Something predictable, but infuriating, happened at least week’s Cato conference on surveillance.

A bunch of spook lawyers did a panel, at which they considered the state of surveillance under Trump. Former White House Director of Privacy and Civil Liberties Tim Edgar asked whether adhering to basic norms, which he suggested would otherwise be an adequate on surveillance, works in a Trump Administration.

In response, former NSA General Counsel Matt Olsen provided an innocuous description of the things he had done to expand the dragnet.

I fought hard … in the last 10 [years] when I worked in national security, for increasing information sharing, breaking down barriers for sharing information, foreign-domestic, within domestic agencies, and for the modernization of FISA, so we could have a better approach to surveillance.

Then, Olsen admitted that he (who for three years after he left NSA headed up the National Counterterrorism Center managing a ton of analysts paid to imagine the unimaginable) did not imagine someone like Trump might come along.

As I fought for these changes, I did not bargain on a President Trump. That was beyond my ability to imagine as a leader of the country in thinking about how these policies would actually be implemented by the Chief Executive.

It was beyond his ability [breathe, Marcy, breathe] to imagine someone who might abuse power to come along!!!

What makes Olsen’s comment even more infuriating that I called out Olsen’s problematic efforts to “modernize” FISA and sustain the phone dragnet even in spite of abuse in September, in arguing that Hillary could not, in fact, be supporting a balanced approach on intelligence if she planned on hiring him, as seemed likely.

Olsen was the DOJ lawyer who oversaw the Yahoo challenge to PRISM in 2007 and 2008. He did two things of note. First, he withheld information from the FISC until forced to turn it over, not even offering up details about how the government had completely restructured PRISM during the course of Yahoo’s challenge, and underplaying details of how US person metadata is used to select foreign targets. He’s also the guy who threatened Yahoo with $250,000 a day fines for appealing the FISC decision.

Olsen was a key player in filings on the NSA violations in early 2009, presiding over what I believe to be grossly misleading claims about the intent and knowledge NSA had about the phone and Internet dragnets.
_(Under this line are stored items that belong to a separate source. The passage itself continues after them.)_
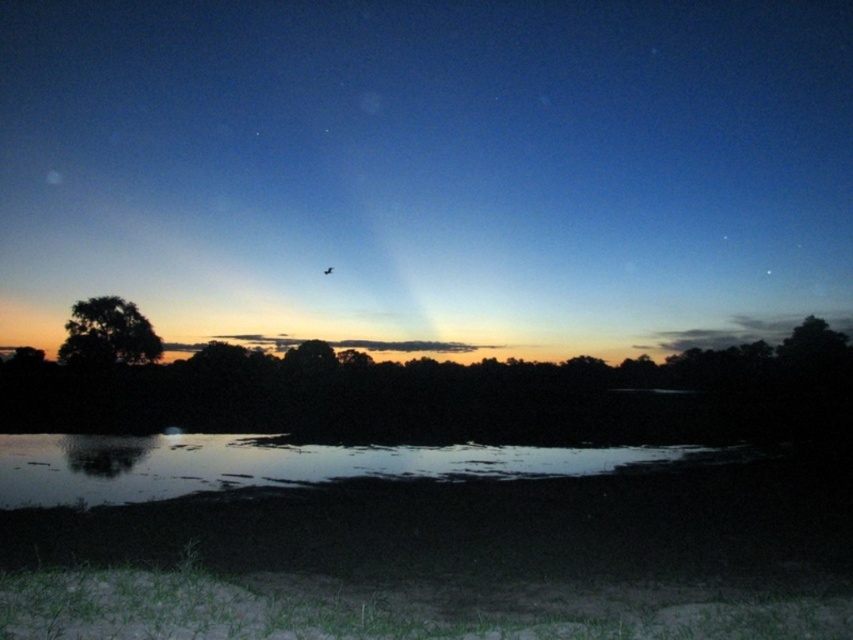 You are standing at the lakeside and want to locate two points marked in the scene. The first point is at coordinates point (670, 458) and the second is at point (115, 323). From your perspective, which point is closer to you?

Point (670, 458) is in front of point (115, 323), so it is closer to you.

You are standing at the edge of the lakeside and want to find the glossy reflective water at center. According to the coordinates provided, where should you look in relation to your position?

The glossy reflective water at center is located at coordinates point (270, 465), which means it is positioned approximately 72.7 percent from the left edge and 31.7 percent from the top edge of the image. From your position at the lakeside edge, you should look towards the lower right direction to locate it.

You are standing at the lakeside and see two points in the image. One is at point (x=643, y=195) and the other is at point (x=67, y=328). Which point is closer to your eyes?

Point (x=643, y=195) is further to the viewer than point (x=67, y=328), so the point closer to your eyes is point (x=67, y=328). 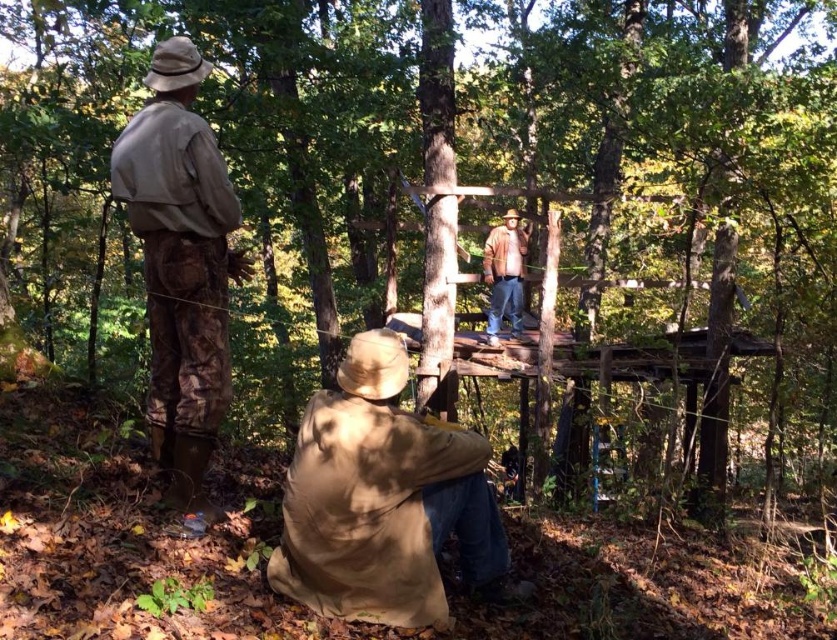 Does tan fabric jacket at lower center appear on the right side of brown leather jacket at upper center?

Incorrect, tan fabric jacket at lower center is not on the right side of brown leather jacket at upper center.

Identify the location of tan fabric jacket at lower center. The image size is (837, 640). (383, 499).

The image size is (837, 640). Identify the location of tan fabric jacket at lower center. (383, 499).

Which is behind, point (440, 612) or point (208, 444)?

The point (208, 444) is behind.

Which of these two, tan fabric jacket at lower center or camouflage pants at left, stands shorter?

tan fabric jacket at lower center is shorter.

Between point (458, 524) and point (165, 184), which one is positioned in front?

Point (165, 184) is more forward.

The width and height of the screenshot is (837, 640). I want to click on tan fabric jacket at lower center, so click(x=383, y=499).

Between camouflage pants at left and brown leather jacket at upper center, which one is positioned higher?

brown leather jacket at upper center is higher up.

The width and height of the screenshot is (837, 640). What are the coordinates of `camouflage pants at left` in the screenshot? It's located at click(x=181, y=264).

At what (x,y) coordinates should I click in order to perform the action: click on camouflage pants at left. Please return your answer as a coordinate pair (x, y). This screenshot has height=640, width=837. Looking at the image, I should click on (181, 264). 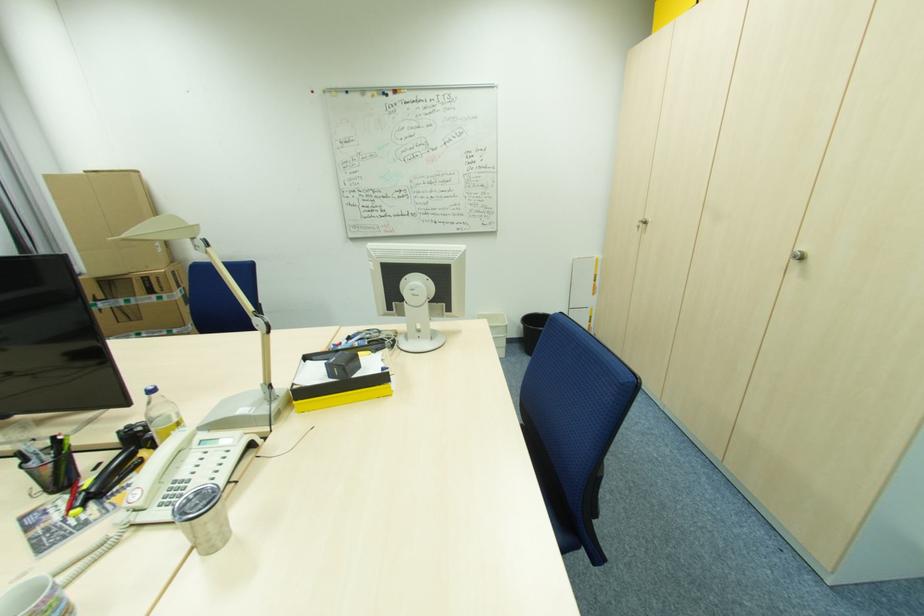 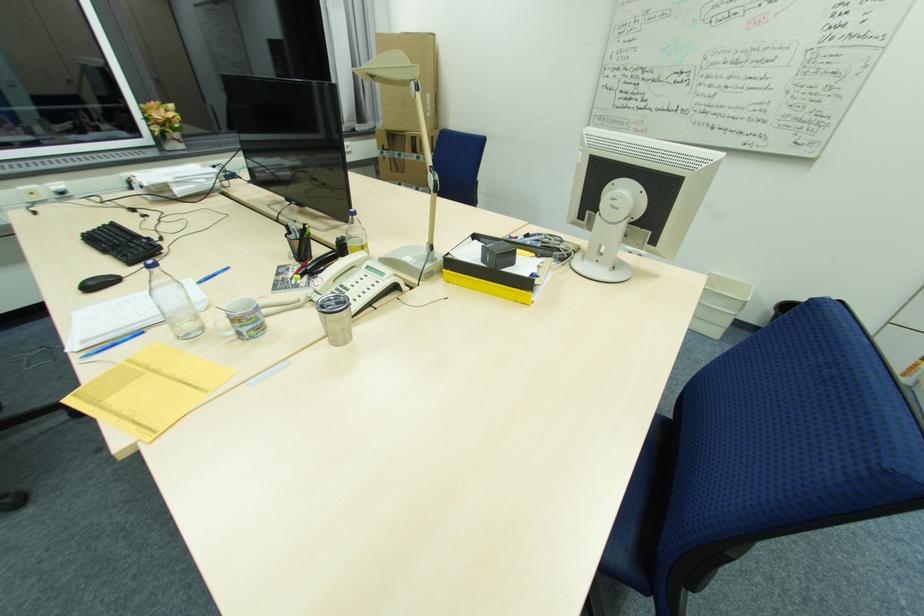 The point at (79,511) is marked in the first image. Where is the corresponding point in the second image?

(301, 276) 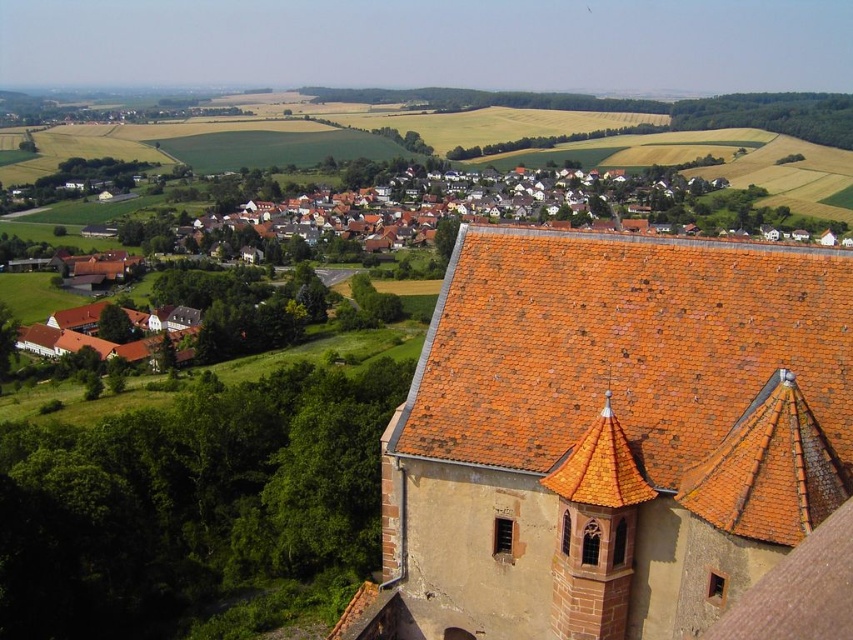 You are standing in the village and want to take a photo. There are two points of interest marked as point 1 at coordinates (723, 372) and point 2 at coordinates (647, 486). Which point is closer to you if you are facing the village?

Point 2 at coordinates (647, 486) is closer to you because it is less further to the camera than point 1 at coordinates (723, 372).

You are an architect examining the village from above. You notice the orange clay tiles at upper right and the orange tiled tower at upper right. Which object would block your view of the other when looking from this perspective?

The orange clay tiles at upper right are in front of the orange tiled tower at upper right, so they would block the view of the tower. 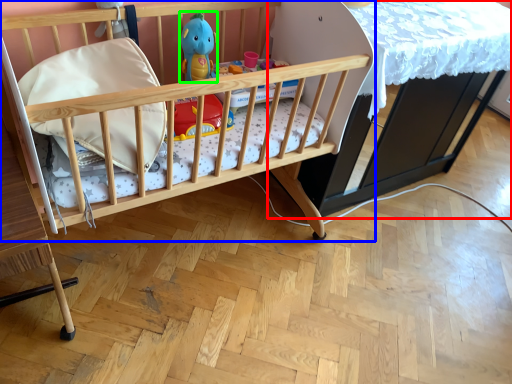 Question: Which object is the closest to the table (highlighted by a red box)? Choose among these: infant bed (highlighted by a blue box) or toy (highlighted by a green box).

Choices:
 (A) infant bed
 (B) toy

Answer: (A) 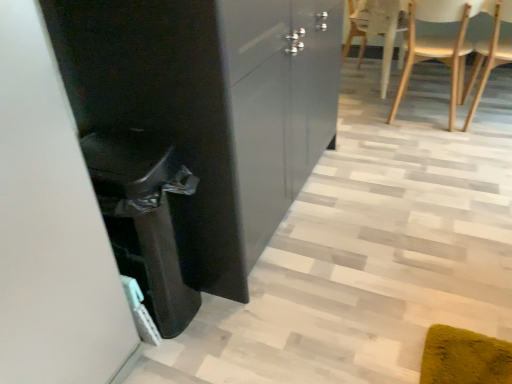 Question: Are white wood chair at upper right, which is the 2th chair from right to left, and wooden at right, positioned as the first chair in right-to-left order, beside each other?

Choices:
 (A) yes
 (B) no

Answer: (B)

Question: Is white wood chair at upper right, which is the 2th chair from right to left, to the right of wooden at right, which is the 2th chair from left to right, from the viewer's perspective?

Choices:
 (A) no
 (B) yes

Answer: (A)

Question: From a real-world perspective, is white wood chair at upper right, which is the 2th chair from right to left, physically above wooden at right, which is the 2th chair from left to right?

Choices:
 (A) yes
 (B) no

Answer: (B)

Question: Considering the relative sizes of white wood chair at upper right, which is the 2th chair from right to left, and wooden at right, positioned as the first chair in right-to-left order, in the image provided, is white wood chair at upper right, which is the 2th chair from right to left, taller than wooden at right, positioned as the first chair in right-to-left order,?

Choices:
 (A) no
 (B) yes

Answer: (B)

Question: Is wooden at right, positioned as the first chair in right-to-left order, a part of white wood chair at upper right, which is the 2th chair from right to left?

Choices:
 (A) no
 (B) yes

Answer: (A)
Basically, working closely with Keith Alexander, he hid the fact that NSA had basically willfully treated FISA-collected data under the more lenient protection regime of EO 12333.

These comments were used, in this post by former NSA Compliance chief John DeLong and former NSA lawyer Susan Hennessey (the latter of whom was on this panel) to unbelievably dishonestly suggest that surveillance skeptics, embodied by me and EFF’s Nate Cardozo (who has been litigating some of these issues for years), took our understanding of NSA excesses from one footnote in a FISA Court opinion, rather than from years of reading underlying documents.

Readers are likely aware of the incident, which has become a persistent reference point for NSA’s most ardent critics. One such critic recently pointed to a FISC memorandum referencing the episode as evidence that “NSA lawyers routinely lie, even to the secret rubber stamp FISA court”; another cited it in claiming DOJ’s attorneys made “misleading claims about the intent and knowledge NSA had about the phone and Internet dragnets” and that “NSA had basically willfully treated FISA-collected data under the more lenient protection regime of EO 12333.”

These allegations are false. And by insisting that government officials routinely mislead and lie, these critics are missing one of the most important stories in the history of modern intelligence oversight.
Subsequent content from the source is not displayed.